=== Material supplied ===
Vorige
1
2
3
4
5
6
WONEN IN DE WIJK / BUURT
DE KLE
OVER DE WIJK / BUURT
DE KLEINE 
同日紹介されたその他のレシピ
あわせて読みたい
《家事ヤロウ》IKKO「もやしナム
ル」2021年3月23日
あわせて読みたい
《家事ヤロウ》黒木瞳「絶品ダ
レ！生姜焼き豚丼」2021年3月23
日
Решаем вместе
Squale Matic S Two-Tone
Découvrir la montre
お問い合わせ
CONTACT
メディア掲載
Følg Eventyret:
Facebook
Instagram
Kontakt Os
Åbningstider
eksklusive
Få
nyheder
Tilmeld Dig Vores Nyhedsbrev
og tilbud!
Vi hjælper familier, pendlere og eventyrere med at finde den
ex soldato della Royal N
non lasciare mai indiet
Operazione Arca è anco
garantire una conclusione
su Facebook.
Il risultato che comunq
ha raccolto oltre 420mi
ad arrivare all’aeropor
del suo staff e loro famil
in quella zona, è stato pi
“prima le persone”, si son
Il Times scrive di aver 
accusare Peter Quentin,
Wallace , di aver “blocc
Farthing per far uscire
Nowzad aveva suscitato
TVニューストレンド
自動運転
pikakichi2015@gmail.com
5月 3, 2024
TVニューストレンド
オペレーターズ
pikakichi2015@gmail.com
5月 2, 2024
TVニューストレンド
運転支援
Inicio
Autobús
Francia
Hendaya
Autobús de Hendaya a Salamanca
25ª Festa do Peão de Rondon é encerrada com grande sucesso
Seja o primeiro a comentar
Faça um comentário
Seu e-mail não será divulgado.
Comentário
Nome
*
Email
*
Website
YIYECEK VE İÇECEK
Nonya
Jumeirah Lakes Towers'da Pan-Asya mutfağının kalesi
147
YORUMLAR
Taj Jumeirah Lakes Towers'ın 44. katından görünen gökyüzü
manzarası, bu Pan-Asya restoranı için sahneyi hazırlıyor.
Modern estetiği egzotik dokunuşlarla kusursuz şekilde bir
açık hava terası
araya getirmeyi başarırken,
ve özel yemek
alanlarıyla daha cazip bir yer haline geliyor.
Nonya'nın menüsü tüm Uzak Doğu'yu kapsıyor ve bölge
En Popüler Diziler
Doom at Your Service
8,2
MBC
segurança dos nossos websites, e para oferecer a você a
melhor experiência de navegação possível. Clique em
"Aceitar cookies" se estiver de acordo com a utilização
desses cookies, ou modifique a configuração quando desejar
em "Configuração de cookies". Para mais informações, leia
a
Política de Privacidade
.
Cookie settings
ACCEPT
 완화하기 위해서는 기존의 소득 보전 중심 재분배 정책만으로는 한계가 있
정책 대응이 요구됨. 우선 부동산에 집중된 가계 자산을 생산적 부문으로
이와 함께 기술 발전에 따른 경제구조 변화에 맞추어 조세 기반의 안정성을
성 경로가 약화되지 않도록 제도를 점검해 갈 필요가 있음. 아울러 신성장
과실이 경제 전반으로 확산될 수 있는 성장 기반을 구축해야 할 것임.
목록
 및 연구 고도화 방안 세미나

=== Work item ===
Each line from the one with "com a utilização" through the end of the records above should be written out exactly. No other line should appear.

=== Reply to the task ===
"Aceitar cookies" se estiver de acordo com a utilização
desses cookies, ou modifique a configuração quando desejar
em "Configuração de cookies". Para mais informações, leia
a
Política de Privacidade
.
Cookie settings
ACCEPT
 완화하기 위해서는 기존의 소득 보전 중심 재분배 정책만으로는 한계가 있
정책 대응이 요구됨. 우선 부동산에 집중된 가계 자산을 생산적 부문으로
이와 함께 기술 발전에 따른 경제구조 변화에 맞추어 조세 기반의 안정성을
성 경로가 약화되지 않도록 제도를 점검해 갈 필요가 있음. 아울러 신성장
과실이 경제 전반으로 확산될 수 있는 성장 기반을 구축해야 할 것임.
목록
 및 연구 고도화 방안 세미나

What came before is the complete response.